The number of people who died from an alcohol-related liver disease increased by 20% between 2019 and 2020. Drinking too much alcohol can also increase your risk for heart disease, stroke and obesity, as well as other cancers.
However, does drinking less alcohol result in a better pint?
Importantly, removing the alcohol also removes a significant number of calories – roughly 100 in a pint of beer. Distillation is the process that makes this possible.
First, the booze free beer is, just like other alcohol-free products in its beginnings, with alcohol.
Alcohol is created during fermentation, when sugar or starch are mixed with water (and yeast).
For beer, barley grains are mixed with water and yeast before being added.

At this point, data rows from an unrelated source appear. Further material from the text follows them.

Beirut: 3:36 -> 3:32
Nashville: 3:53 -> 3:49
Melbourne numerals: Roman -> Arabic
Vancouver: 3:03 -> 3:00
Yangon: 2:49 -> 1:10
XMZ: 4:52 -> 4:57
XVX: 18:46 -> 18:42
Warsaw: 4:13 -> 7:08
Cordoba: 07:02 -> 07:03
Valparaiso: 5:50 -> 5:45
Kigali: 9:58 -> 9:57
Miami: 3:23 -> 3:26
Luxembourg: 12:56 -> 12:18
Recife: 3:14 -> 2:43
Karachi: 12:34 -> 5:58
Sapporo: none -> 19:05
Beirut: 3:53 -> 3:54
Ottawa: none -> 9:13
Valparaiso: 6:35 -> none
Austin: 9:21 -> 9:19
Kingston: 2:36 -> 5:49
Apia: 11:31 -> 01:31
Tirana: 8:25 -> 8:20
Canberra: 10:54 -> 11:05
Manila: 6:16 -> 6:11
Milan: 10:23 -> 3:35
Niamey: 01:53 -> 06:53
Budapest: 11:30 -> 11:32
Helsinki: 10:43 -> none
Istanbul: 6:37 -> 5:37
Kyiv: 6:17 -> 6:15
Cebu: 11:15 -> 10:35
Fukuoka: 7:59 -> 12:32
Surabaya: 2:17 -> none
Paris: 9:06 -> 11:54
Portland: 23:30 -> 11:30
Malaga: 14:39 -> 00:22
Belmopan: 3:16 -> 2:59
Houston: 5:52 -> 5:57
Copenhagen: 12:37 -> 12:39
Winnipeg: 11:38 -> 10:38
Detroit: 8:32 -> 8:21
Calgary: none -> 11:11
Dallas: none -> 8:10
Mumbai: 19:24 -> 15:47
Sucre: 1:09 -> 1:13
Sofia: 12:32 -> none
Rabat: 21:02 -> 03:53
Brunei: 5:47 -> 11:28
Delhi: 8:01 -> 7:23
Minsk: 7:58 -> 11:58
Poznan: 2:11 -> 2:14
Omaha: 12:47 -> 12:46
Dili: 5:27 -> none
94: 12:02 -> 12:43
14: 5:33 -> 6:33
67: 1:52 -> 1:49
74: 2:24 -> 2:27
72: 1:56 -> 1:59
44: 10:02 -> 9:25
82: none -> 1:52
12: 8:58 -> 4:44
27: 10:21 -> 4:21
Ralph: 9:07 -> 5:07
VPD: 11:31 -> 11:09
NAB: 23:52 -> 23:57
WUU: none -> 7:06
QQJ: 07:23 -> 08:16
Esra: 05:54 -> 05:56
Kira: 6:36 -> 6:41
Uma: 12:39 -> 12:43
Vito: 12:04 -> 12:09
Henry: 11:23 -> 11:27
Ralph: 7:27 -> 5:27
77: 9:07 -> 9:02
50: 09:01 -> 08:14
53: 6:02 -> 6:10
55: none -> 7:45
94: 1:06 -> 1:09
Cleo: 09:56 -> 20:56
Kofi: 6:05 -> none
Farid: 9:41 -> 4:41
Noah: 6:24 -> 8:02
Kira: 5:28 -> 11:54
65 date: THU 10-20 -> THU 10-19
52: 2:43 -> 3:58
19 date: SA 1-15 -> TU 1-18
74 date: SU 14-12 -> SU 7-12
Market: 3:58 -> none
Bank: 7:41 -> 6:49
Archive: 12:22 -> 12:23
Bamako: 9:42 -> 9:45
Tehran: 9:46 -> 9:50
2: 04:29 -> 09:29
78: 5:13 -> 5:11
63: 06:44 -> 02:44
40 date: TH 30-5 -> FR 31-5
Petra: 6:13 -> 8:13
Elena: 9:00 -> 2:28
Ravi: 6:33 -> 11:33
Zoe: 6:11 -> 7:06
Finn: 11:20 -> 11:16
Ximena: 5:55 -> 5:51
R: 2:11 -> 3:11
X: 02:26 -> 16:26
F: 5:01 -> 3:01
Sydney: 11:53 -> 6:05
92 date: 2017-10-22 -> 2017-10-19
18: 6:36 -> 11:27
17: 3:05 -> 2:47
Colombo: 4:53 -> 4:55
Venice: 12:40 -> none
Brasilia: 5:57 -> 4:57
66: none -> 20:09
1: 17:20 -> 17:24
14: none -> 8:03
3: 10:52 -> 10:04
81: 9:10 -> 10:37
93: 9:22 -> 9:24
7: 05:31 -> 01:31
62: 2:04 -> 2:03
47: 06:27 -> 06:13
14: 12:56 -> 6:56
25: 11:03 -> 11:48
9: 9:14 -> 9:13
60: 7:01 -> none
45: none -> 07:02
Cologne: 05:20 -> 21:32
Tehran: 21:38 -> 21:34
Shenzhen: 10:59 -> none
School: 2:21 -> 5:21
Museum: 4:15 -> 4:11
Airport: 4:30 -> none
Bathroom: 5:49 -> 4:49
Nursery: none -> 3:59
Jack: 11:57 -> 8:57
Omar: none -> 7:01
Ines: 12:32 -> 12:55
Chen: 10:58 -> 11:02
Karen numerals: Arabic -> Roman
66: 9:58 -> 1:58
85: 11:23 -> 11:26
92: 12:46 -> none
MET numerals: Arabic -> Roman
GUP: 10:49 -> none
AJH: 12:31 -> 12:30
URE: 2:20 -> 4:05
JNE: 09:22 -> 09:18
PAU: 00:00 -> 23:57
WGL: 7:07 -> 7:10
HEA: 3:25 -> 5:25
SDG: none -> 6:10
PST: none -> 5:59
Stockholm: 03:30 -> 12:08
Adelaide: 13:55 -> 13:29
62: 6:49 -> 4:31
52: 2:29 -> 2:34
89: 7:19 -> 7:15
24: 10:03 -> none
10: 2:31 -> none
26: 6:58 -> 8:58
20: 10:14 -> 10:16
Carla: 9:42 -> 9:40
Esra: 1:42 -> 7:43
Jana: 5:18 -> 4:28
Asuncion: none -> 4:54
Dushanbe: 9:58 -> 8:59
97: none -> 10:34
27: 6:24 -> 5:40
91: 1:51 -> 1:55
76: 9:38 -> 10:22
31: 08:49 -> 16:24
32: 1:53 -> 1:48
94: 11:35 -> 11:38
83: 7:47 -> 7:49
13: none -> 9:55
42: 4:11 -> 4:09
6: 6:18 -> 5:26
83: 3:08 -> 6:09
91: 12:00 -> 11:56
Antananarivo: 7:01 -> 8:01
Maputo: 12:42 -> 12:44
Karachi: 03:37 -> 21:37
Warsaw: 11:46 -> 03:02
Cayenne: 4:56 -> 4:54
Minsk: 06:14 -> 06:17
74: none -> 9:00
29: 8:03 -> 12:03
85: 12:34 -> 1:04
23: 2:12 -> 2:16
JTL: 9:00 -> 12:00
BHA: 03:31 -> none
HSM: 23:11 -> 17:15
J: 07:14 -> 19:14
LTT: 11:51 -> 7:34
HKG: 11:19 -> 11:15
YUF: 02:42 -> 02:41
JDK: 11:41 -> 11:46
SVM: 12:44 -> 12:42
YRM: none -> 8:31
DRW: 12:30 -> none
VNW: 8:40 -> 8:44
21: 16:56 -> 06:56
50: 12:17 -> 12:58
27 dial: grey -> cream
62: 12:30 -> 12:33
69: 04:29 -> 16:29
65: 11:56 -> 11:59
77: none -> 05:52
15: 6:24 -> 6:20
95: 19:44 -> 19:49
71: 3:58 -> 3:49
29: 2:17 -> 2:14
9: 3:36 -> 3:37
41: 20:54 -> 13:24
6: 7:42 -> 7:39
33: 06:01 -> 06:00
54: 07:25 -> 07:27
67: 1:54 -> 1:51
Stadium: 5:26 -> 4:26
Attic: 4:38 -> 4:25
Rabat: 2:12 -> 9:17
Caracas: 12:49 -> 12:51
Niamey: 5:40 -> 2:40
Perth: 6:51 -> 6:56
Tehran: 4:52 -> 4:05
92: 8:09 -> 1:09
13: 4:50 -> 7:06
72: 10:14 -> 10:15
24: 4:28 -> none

The liquid is heated gently to remove alcohol.
Heineken and other manufacturers may then use flavourings to make up for the lost taste.
When I asked exactly what these flavourings are, or how they are made, Heineken couldn’t, or wouldn’t, provide an answer. However, sugar must at least be one of the additions.
The brand says its booze-free drink is ‘low’ in sugar, which it is if you drink a quarter of a pint. A full pint has a teaspoon and a half, about the same as in three McVitie’s Rich Tea biscuits. There is no sugar in the alcoholic variant.
Yet, these calorie savings are still impressive. 115 is compared to 227 in traditional pints.
But compared with other alcohol-free spirits, it’s not the best.
A double measure of Gordon’s alcohol-free gin contains just six calories, compared with 104 in the alcoholic version.
When I asked exactly what these flavourings are, or how they are made, Heineken couldn’t, or wouldn’t, provide an answer. However, at least one must be sugar. Photo by Ethan Ennals
A glass of Eisberg alcohol-free sauvignon blanc contains just 22 calories – compared with 99 calories in an alcoholic equivalent – and the same amount of sugar as you’ll find in a Heineken 0.0 pint.
Although there are fewer calories in beer pints than in a regular alcoholic one, it adds up, especially if the drink is as popular in Britain. We rarely stop at just one.
Two pints of Heineken 0.0 has roughly the same amount of calories as a McDonald’s Big Mac.
What could I bear to have two pints of this stuff?
Initial, I was skeptical. I’d had a brief brush with alcohol-free beer in 2019 when I attempted Dry January.
I managed three weeks before the unsatisfying taste of bottled booze-free beer such as Beck’s Blue drove me back to the real deal.
Heineken0.0 was pleasant surprise to me. There’s no doubting it lacks the strong aftertaste that all alcoholic drinks have, and I found myself expecting – and then missing – that punchy kick.
But it has none of the tepid, watery flavour of previous alcohol-free beers I’ve tasted. The beer-like aroma is evident.
It was the right serving vessel that made the difference. Every British beer drinker knows that pint glasses make any beverage taste better.
‘The biggest sell is that it looks exactly like a regular pint,’ says publican Phil Jones who, along with his wife Kate, has run the Britannia Inn for 18 years.
‘Just because people don’t drink doesn’t mean they don’t want to go to the pub.
‘But if they’re holding a bottle, while all the other lads have pint glasses, they’ll stand out from the crowd.’
Despite polishing off a full pint, I wasn’t exactly craving another in the way I would usually.
However, on the way home from Leicester, I stopped by another pub for a real pint.
And I’d have to say, while I struggled to tell this pint apart from the Heineken 0.0 I’d drunk several hours before at the Britannia, this time I was struck by a familiar temptation and I had to talk myself out of ordering another.
So it turns out that self-control is the key to healthy beer-drinking – booze or no booze.